Public Project
The Unrecognized
Copyright Keren Manor&Mareike Lauken/AS 2024
Updated Jan 2014
Topics Civil Rights, Desert, Discrimination/Minority, Documentary, Human Rights, indigenous, Landscape, Minority, Oppression, Photography, Politics

The Arab Bedouins community in Israel , are inhabitants of the Naqab (Negev) desert since the seventh century. With the founding of Israel in 1948 they became a citizens of the new state. Nevertheless, Over the last 60 years the indigenous Arab Bedouin have faced a state policy of displacement, home demolitions and dispossession of their ancestral land.

Today, 70,000 Arab Bedouin citizens live in 35 villages. The State of Israel considers the villages “unrecognized” and the inhabitants “trespassers on State land.” Due to it, they denied access to state infrastructure like water, electricity, sewage, education, health care and roads.

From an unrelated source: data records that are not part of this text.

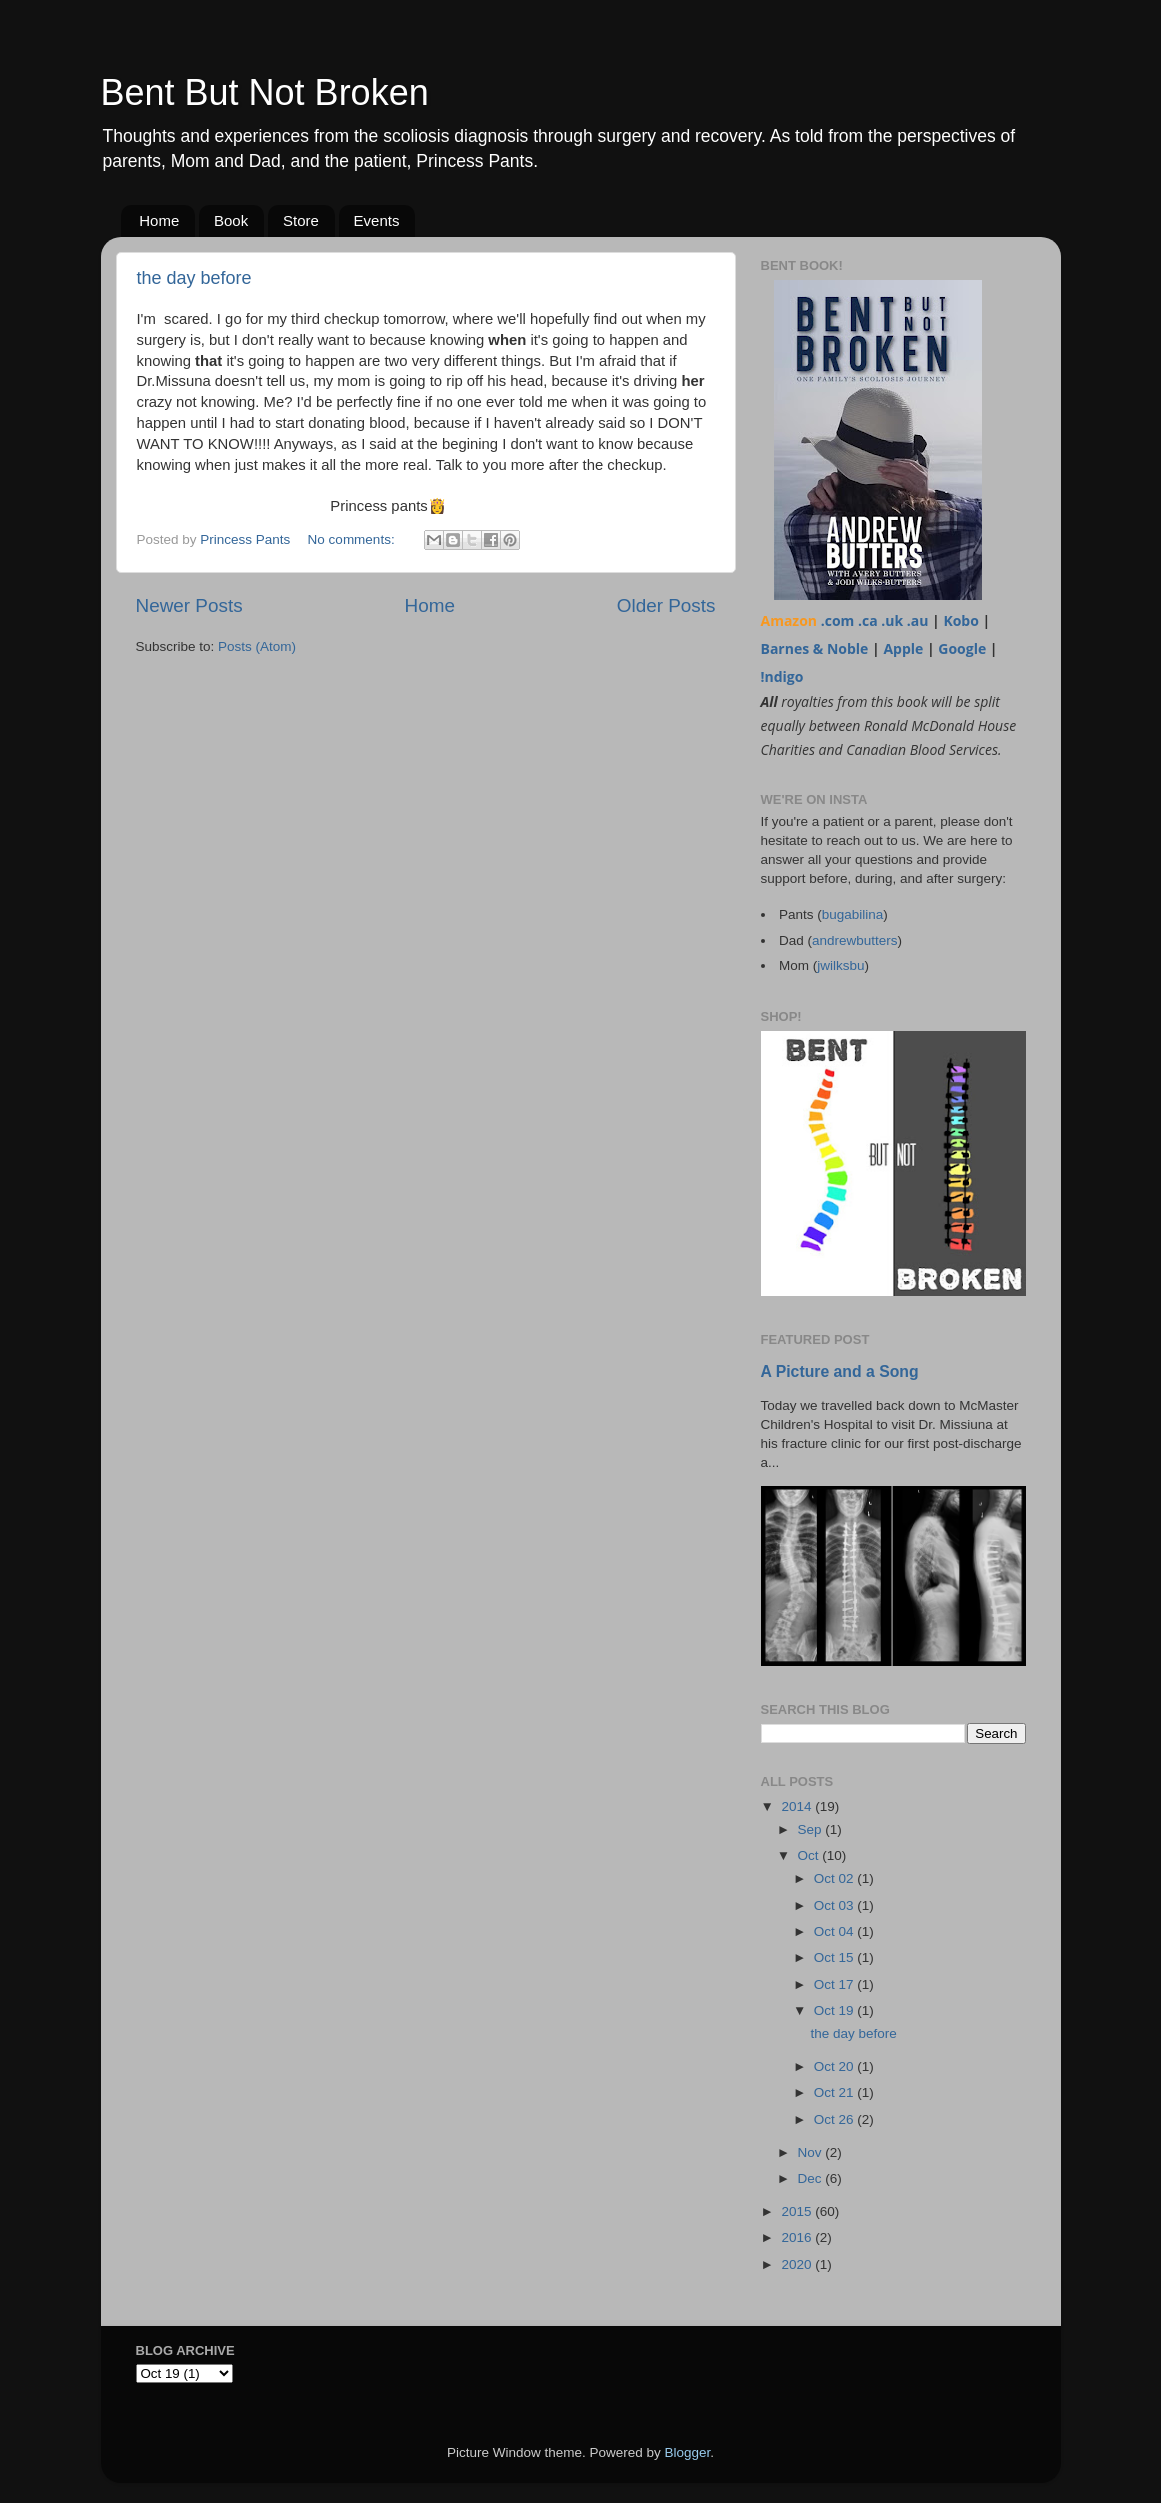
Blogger (688, 2452)
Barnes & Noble (815, 648)
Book (231, 220)
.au (918, 620)
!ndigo (782, 676)
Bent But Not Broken (265, 92)
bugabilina (853, 914)
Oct (810, 1855)
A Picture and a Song (840, 1371)
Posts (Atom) (257, 646)
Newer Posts (189, 605)
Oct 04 (836, 1931)
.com (838, 620)
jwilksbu (840, 965)
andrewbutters (855, 940)
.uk (892, 620)
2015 (798, 2211)
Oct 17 (836, 1984)
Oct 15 (836, 1957)
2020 (798, 2264)
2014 (798, 1806)
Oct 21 (836, 2092)
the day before (194, 278)
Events (377, 220)
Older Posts (666, 605)
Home (159, 220)
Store (301, 220)
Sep (812, 1829)
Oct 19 (836, 2010)
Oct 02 (836, 1878)
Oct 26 (836, 2119)
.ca (868, 620)
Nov (812, 2152)
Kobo (961, 620)
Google (962, 648)
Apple (903, 648)
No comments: (353, 539)
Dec (812, 2178)
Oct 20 (836, 2066)
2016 (798, 2237)
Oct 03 (836, 1905)
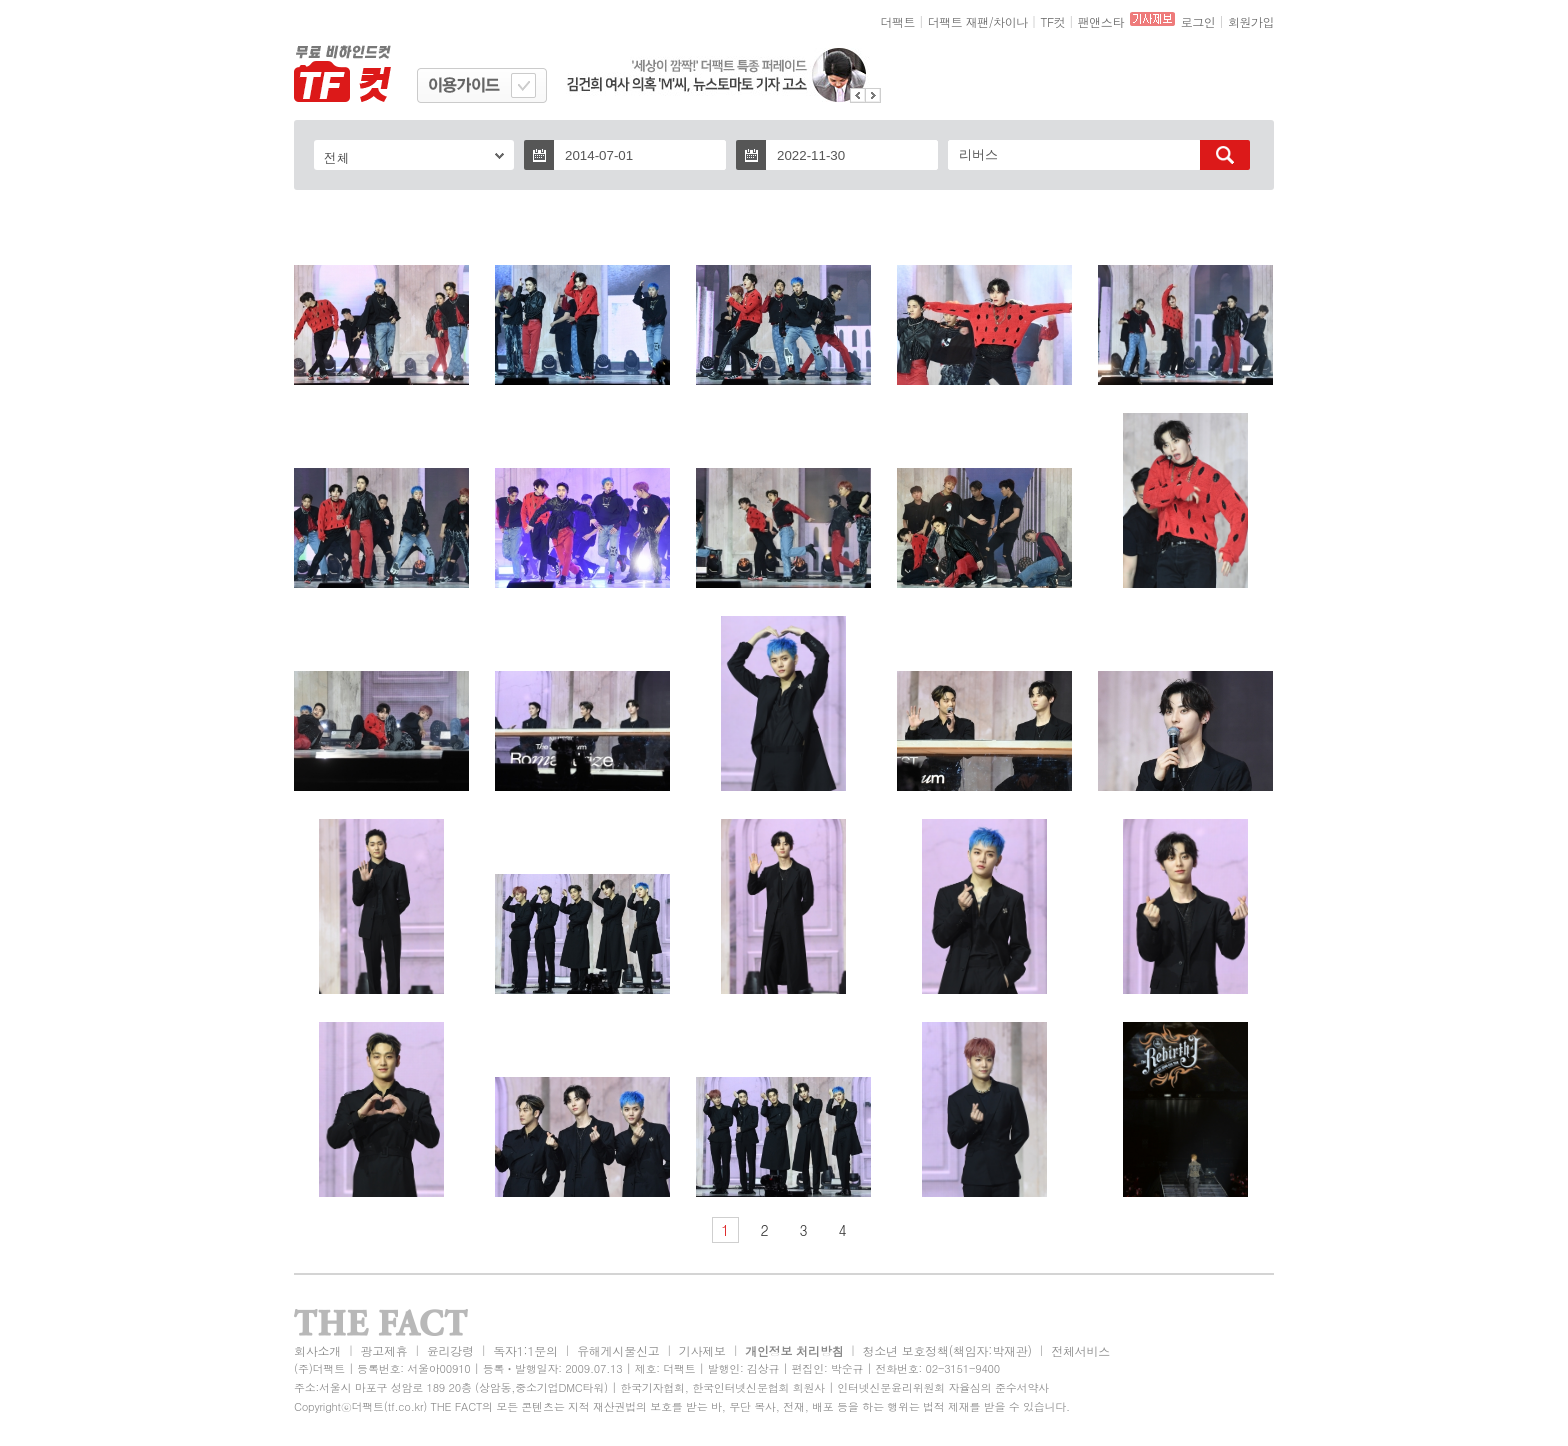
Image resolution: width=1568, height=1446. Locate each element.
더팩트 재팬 (958, 21)
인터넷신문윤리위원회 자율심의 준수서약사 (943, 1387)
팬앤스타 (1101, 21)
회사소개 (317, 1350)
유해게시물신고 (618, 1350)
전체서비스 (1080, 1350)
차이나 (1010, 21)
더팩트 (898, 21)
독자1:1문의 (525, 1350)
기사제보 (702, 1350)
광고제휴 (383, 1350)
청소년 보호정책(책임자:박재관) (947, 1350)
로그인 (1198, 21)
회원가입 (1251, 21)
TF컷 (1052, 21)
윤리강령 (450, 1350)
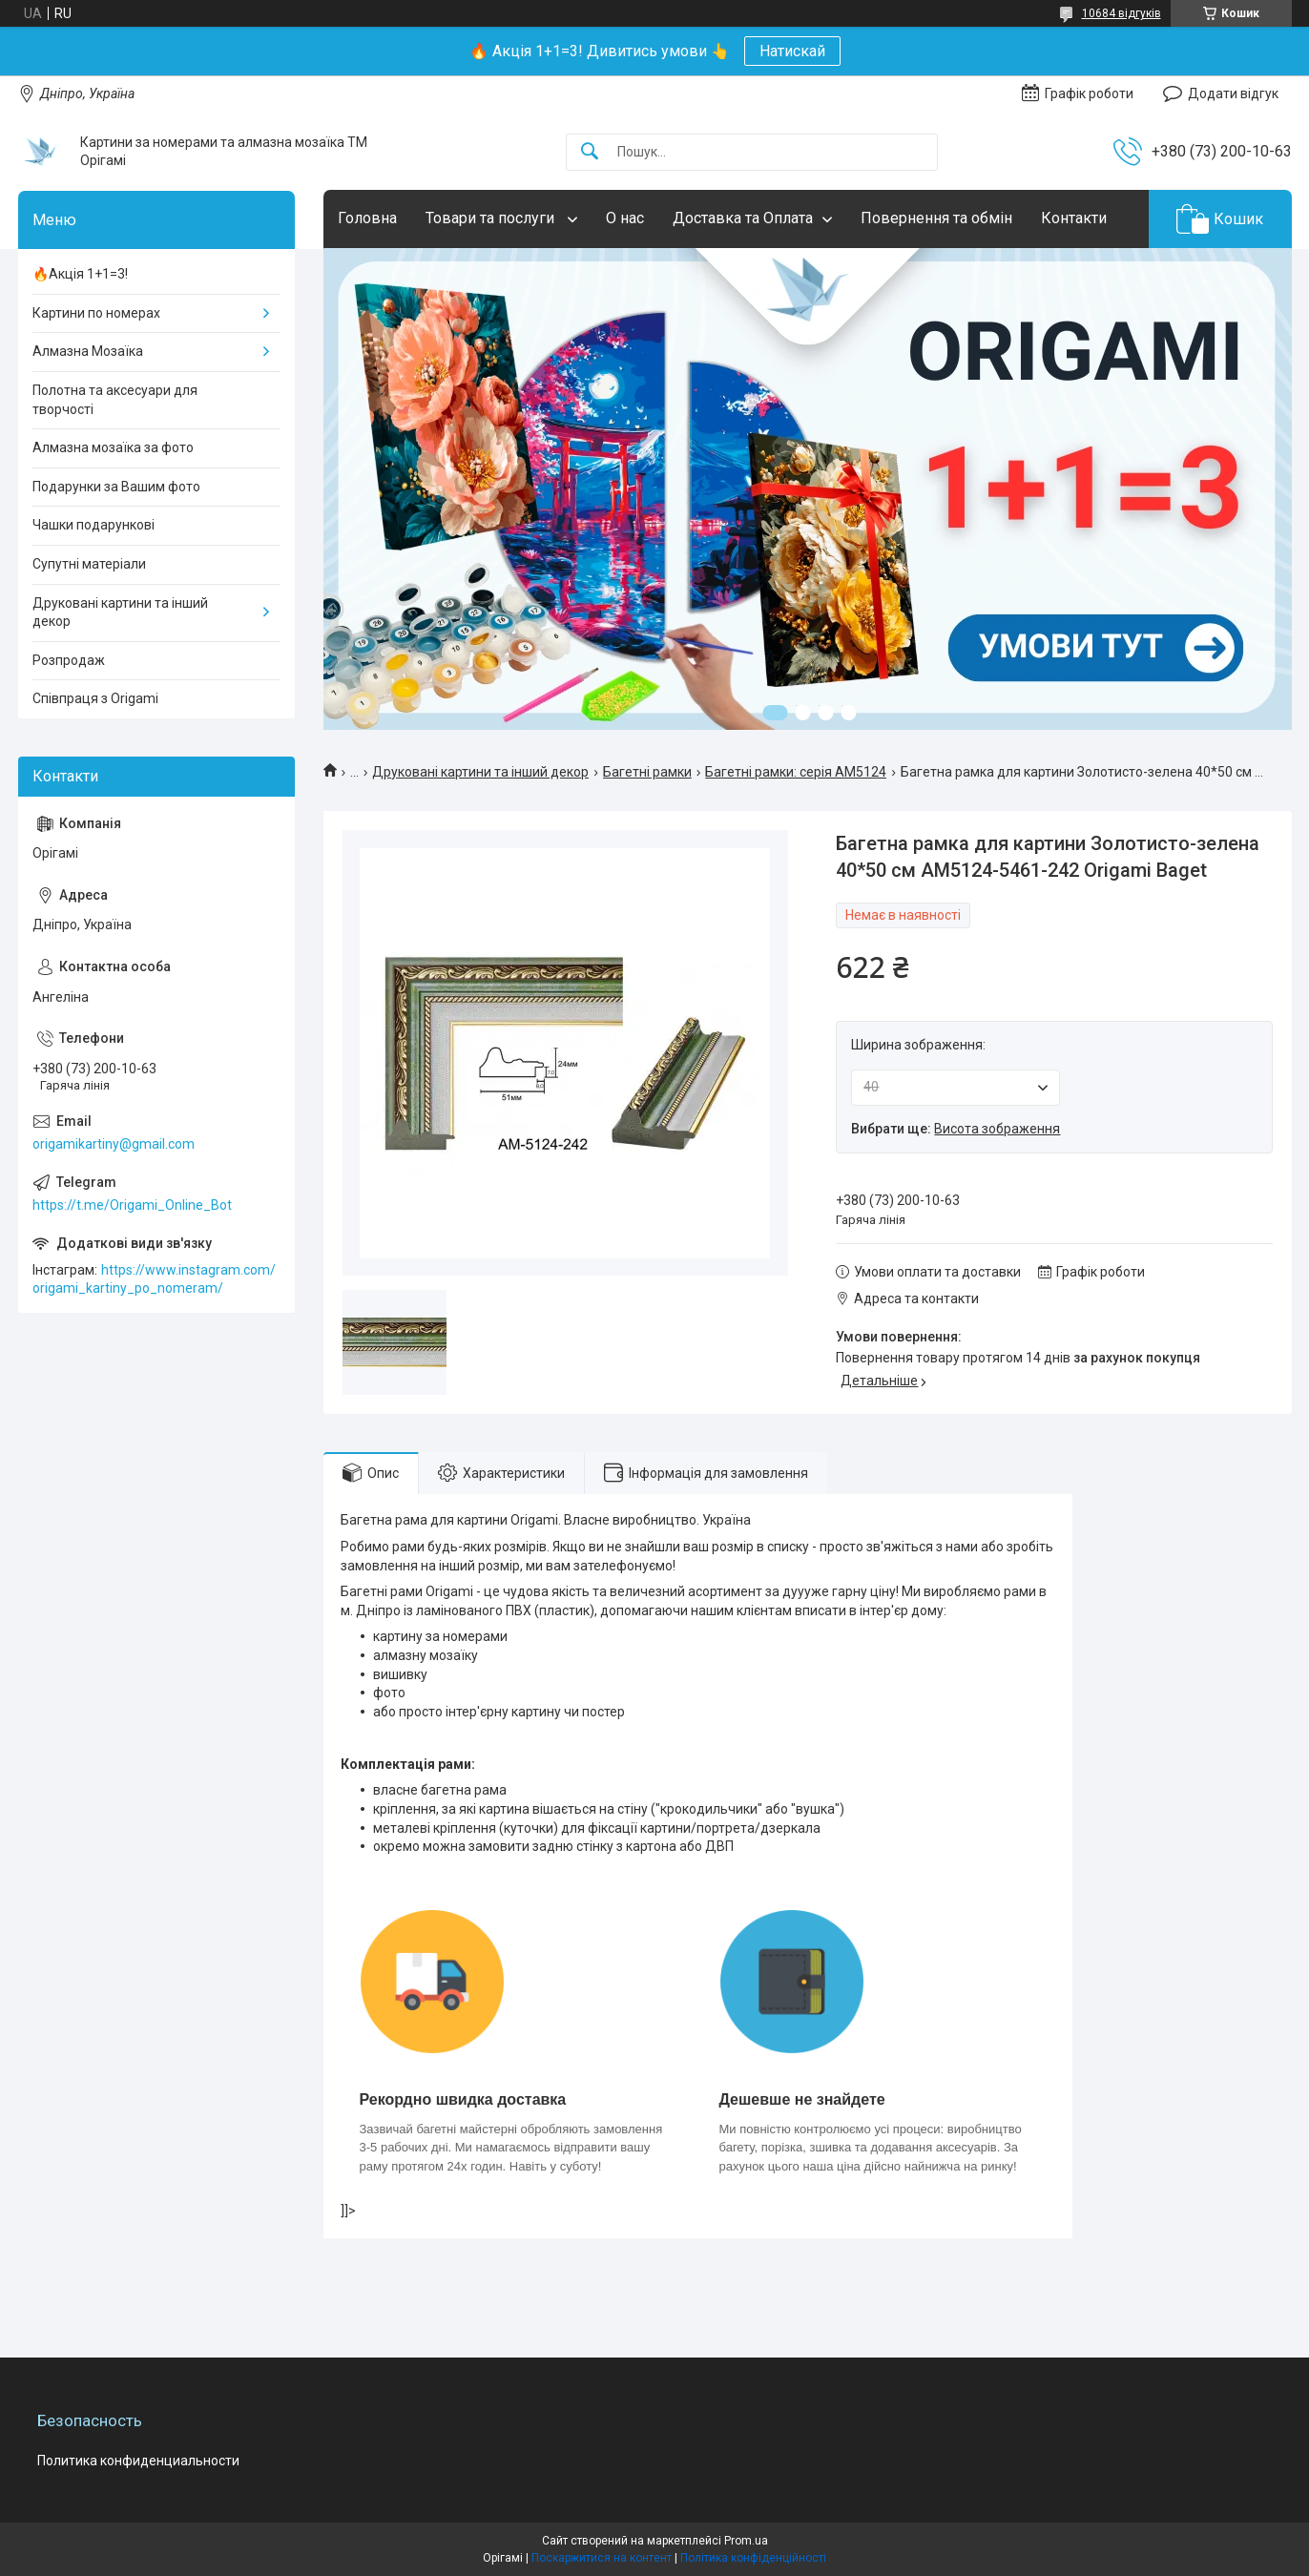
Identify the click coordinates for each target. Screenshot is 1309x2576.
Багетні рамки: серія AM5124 (795, 771)
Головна (367, 218)
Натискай (792, 51)
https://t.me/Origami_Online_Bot (132, 1205)
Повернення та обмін (936, 218)
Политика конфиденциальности (138, 2460)
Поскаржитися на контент (601, 2558)
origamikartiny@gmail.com (113, 1144)
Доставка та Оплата (743, 218)
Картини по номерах (96, 313)
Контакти (1074, 218)
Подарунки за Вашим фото (116, 486)
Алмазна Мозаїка (87, 351)
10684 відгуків (1121, 13)
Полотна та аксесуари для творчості (114, 400)
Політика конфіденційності (753, 2558)
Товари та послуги (492, 218)
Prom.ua (746, 2540)
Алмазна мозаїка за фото (113, 447)
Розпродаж (68, 660)
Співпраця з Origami (95, 698)
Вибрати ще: (955, 1128)
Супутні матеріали (89, 563)
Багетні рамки (647, 771)
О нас (625, 218)
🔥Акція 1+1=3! (80, 273)
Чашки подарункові (93, 524)
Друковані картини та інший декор (480, 771)
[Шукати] (589, 152)
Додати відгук (1233, 93)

On 24 June 2013, the Israeli Knesset approved the Prawer-Begin Bill, for the mass expulsion of the Arab Bedouin community in the Naqab (Negev) desert in the south of Israel. If fully implemented, the Prawer-Begin Plan will result in the destruction of 35 "unrecognized" Arab Bedouin villages, the forced displacement of up to 70,000 Arab Bedouin citizens of Israel, and the dispossession of their historical lands in the Naqab.

This is project is a journey between this villages. The Unrecognized. A journey in a landscape and life that might change completely soon, for the transparent people we met on the way. And for us.

This photo series is a part of a project about the Bedouins community in Israel, by the Activestills collective.